▶ **Work instruction**
Where "trang" occurs in a line of the entries below, copy that line.

▶ **Entries taken from a collection**
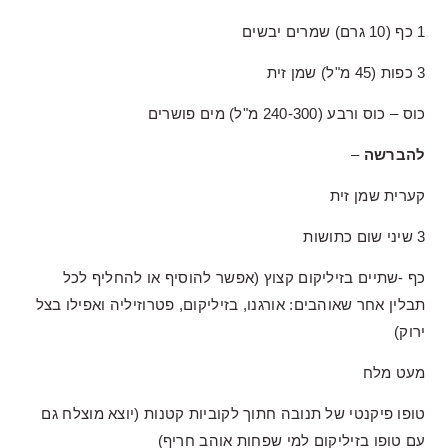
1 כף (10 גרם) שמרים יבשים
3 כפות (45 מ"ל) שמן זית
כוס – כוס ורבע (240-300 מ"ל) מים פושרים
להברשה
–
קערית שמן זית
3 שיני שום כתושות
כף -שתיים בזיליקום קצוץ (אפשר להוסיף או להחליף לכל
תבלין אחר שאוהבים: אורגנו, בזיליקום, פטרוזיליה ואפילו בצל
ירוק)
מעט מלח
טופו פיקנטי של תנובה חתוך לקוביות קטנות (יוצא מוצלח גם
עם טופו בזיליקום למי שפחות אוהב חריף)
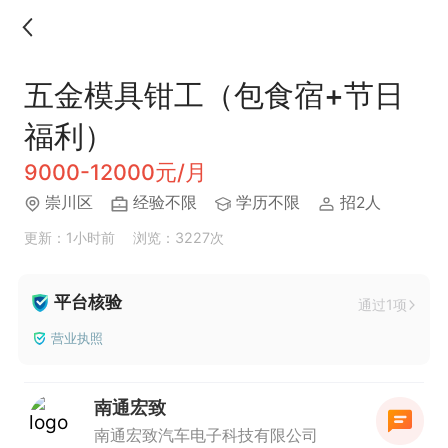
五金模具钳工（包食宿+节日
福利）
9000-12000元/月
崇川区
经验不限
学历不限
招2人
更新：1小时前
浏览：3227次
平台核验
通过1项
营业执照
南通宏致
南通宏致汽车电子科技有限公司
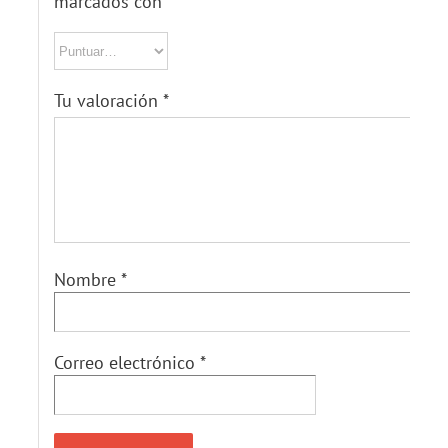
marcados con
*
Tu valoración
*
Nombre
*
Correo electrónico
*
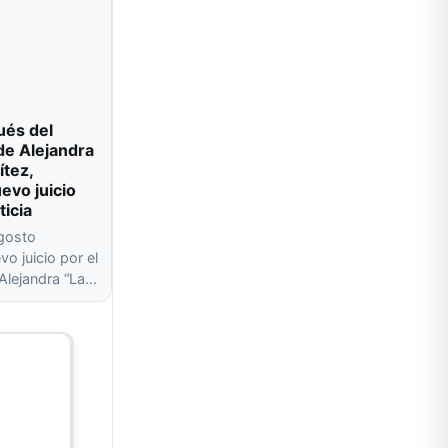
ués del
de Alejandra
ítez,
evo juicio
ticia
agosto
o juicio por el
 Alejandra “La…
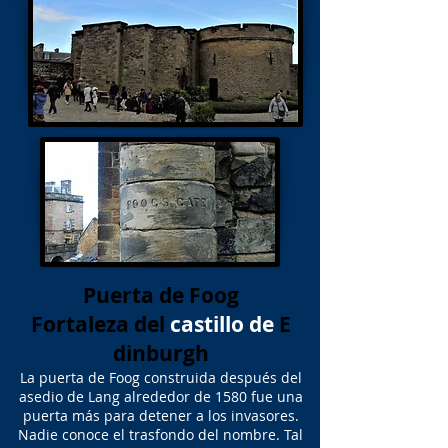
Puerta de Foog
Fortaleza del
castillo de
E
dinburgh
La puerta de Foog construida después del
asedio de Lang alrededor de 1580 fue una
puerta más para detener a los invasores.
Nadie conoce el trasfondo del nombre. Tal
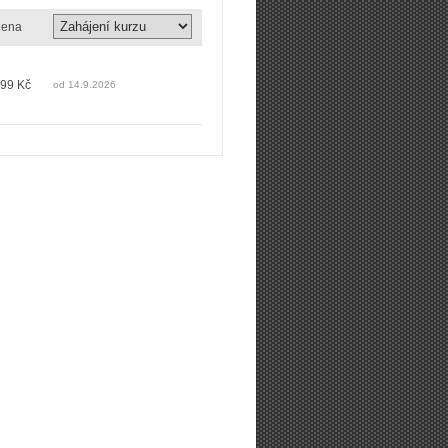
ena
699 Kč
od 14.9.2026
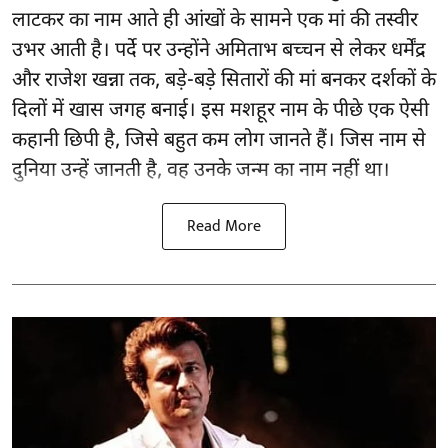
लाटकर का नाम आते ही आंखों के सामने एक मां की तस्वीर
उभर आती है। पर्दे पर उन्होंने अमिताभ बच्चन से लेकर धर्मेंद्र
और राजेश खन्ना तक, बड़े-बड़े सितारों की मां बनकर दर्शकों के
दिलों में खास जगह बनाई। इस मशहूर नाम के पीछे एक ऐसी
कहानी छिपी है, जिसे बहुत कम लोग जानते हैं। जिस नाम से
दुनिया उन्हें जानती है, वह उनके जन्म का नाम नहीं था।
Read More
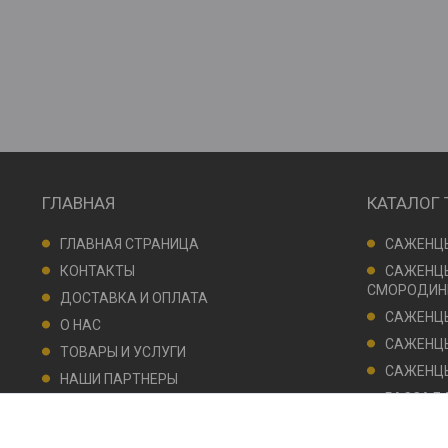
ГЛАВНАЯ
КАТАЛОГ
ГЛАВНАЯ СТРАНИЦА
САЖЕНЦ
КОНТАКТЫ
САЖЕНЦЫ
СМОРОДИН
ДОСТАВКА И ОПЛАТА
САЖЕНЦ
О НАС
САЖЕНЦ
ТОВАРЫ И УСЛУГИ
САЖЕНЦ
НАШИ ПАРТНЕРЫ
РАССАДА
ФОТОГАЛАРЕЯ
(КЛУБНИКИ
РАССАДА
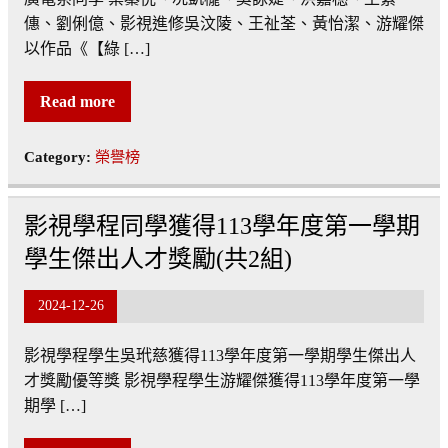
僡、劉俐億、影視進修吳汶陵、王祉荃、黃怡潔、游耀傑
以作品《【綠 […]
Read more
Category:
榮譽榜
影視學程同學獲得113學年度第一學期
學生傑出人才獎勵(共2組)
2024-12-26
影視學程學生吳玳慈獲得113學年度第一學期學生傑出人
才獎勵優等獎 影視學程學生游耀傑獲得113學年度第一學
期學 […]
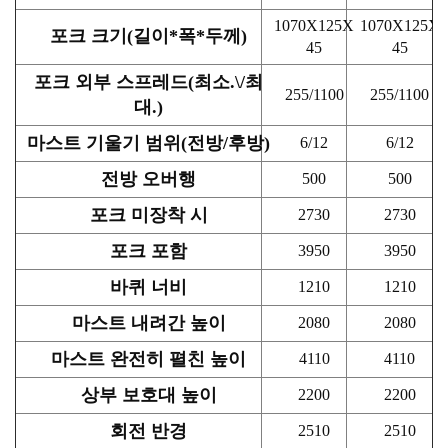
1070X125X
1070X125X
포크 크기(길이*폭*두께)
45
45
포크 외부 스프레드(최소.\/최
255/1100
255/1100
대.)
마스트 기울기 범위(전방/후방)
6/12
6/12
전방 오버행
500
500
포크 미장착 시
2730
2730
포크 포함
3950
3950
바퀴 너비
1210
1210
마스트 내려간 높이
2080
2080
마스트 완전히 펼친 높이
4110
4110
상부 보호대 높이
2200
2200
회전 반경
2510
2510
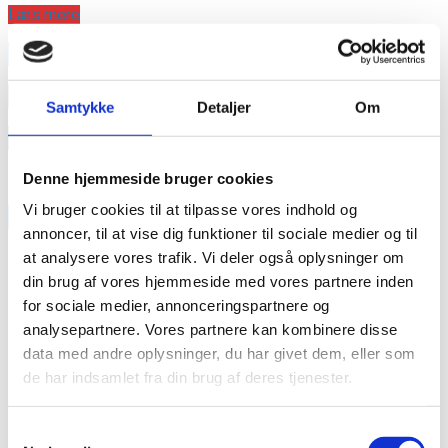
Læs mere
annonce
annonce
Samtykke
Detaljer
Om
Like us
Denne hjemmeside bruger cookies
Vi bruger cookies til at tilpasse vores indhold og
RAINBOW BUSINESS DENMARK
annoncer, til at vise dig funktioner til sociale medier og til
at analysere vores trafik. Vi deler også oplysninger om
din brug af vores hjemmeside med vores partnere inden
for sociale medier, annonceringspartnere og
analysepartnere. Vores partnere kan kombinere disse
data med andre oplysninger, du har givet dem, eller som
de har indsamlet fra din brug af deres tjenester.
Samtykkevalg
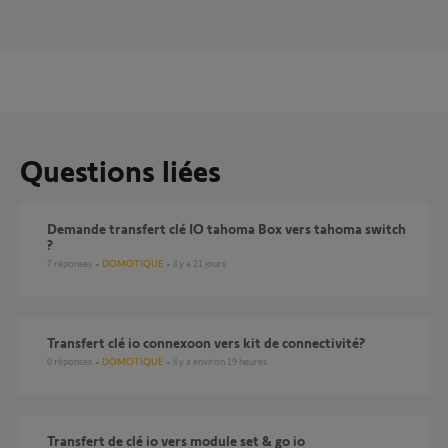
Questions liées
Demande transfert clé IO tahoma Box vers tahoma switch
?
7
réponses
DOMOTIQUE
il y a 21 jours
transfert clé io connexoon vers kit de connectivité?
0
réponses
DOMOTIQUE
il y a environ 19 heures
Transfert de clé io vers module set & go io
...
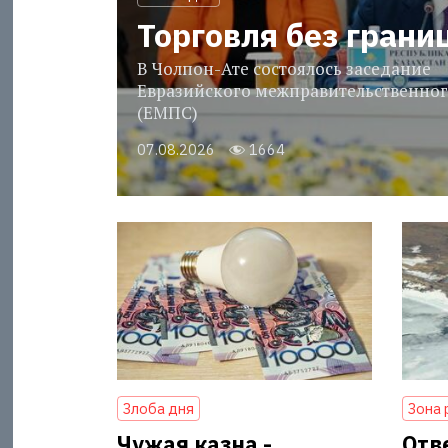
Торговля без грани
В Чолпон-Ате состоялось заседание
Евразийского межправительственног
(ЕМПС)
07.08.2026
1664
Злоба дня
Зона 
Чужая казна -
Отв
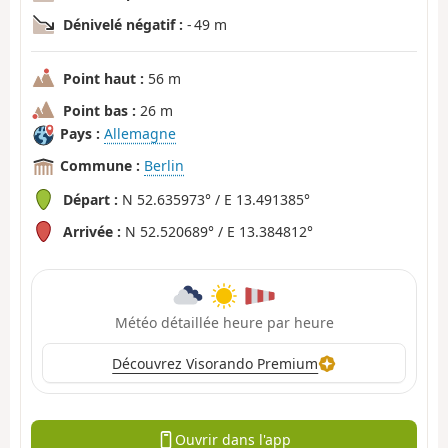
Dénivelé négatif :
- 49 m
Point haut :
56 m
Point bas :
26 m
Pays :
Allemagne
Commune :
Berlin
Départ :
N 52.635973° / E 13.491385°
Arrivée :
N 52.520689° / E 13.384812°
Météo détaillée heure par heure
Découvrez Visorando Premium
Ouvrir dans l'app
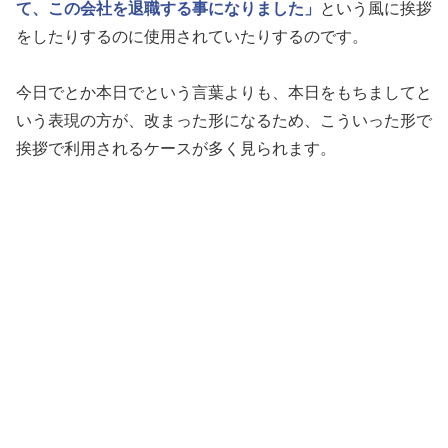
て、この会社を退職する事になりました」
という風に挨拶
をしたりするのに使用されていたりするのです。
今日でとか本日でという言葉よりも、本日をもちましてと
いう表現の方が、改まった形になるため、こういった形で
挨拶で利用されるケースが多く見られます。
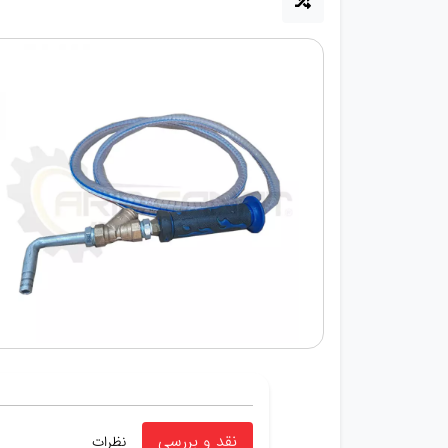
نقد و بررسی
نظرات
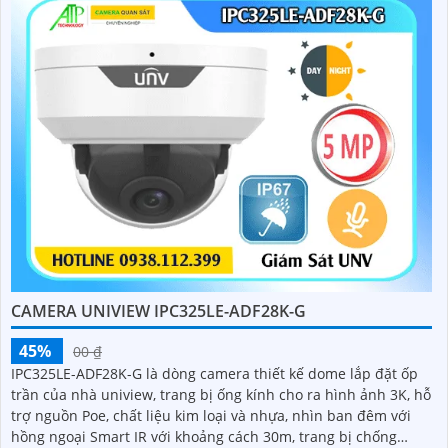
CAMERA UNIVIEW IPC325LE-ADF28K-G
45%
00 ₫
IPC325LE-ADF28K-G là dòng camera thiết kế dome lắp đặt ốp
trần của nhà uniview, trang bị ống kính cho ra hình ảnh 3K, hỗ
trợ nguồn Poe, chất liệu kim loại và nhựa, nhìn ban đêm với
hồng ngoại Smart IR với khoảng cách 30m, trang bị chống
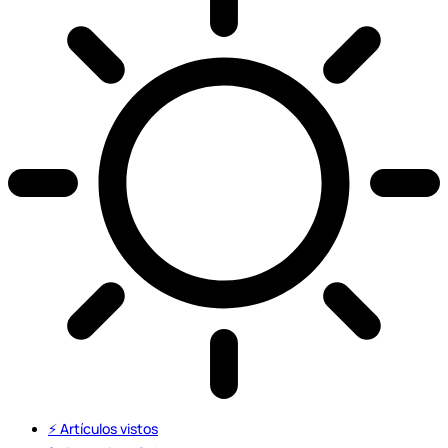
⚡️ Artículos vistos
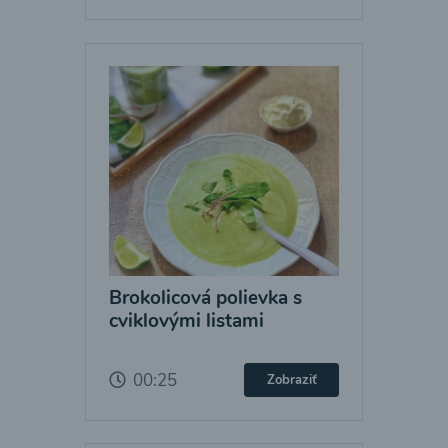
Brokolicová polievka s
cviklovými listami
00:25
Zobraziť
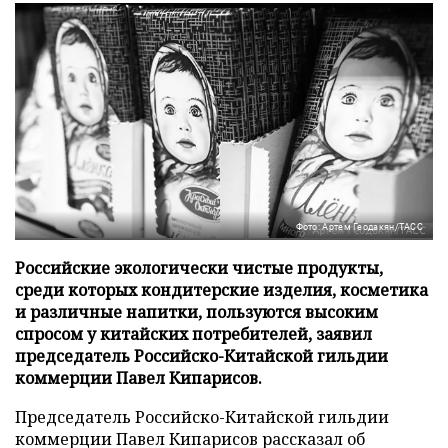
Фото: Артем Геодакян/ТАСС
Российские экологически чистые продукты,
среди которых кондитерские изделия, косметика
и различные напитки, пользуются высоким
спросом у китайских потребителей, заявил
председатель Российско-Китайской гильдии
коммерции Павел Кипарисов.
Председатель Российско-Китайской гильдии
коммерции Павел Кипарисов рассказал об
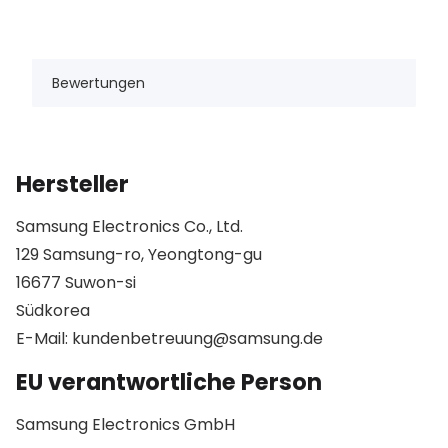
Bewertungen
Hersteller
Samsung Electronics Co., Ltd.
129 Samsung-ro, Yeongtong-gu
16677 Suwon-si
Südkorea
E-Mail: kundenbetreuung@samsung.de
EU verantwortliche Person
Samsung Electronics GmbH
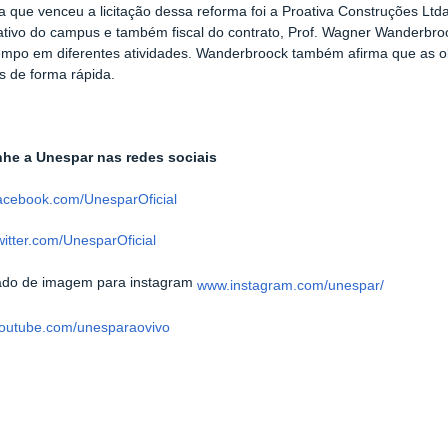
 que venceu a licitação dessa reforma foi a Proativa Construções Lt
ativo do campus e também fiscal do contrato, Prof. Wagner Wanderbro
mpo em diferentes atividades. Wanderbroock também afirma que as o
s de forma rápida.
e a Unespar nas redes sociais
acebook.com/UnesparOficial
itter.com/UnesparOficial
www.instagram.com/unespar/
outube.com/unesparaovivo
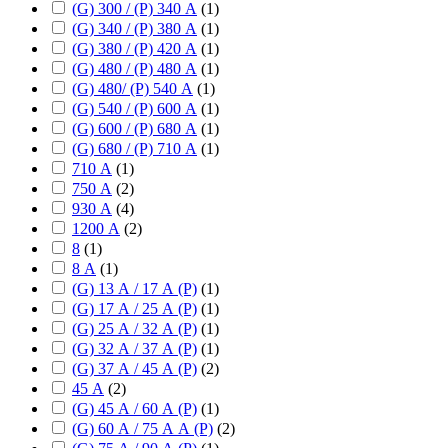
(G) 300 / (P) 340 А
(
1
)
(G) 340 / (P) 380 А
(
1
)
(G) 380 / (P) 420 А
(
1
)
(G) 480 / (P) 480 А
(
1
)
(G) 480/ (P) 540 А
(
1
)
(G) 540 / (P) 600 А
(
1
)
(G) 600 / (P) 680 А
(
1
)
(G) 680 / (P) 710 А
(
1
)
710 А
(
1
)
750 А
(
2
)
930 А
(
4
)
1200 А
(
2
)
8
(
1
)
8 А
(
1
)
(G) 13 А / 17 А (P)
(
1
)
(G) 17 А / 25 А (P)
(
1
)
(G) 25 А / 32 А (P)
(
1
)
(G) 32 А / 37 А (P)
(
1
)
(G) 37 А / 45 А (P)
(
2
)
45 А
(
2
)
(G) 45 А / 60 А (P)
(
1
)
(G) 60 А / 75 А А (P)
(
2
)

▶ **Answer space**
trần của nhà uniview, trang bị ống kính cho ra hình ảnh 3K, hỗ
hồng ngoại Smart IR với khoảng cách 30m, trang bị chống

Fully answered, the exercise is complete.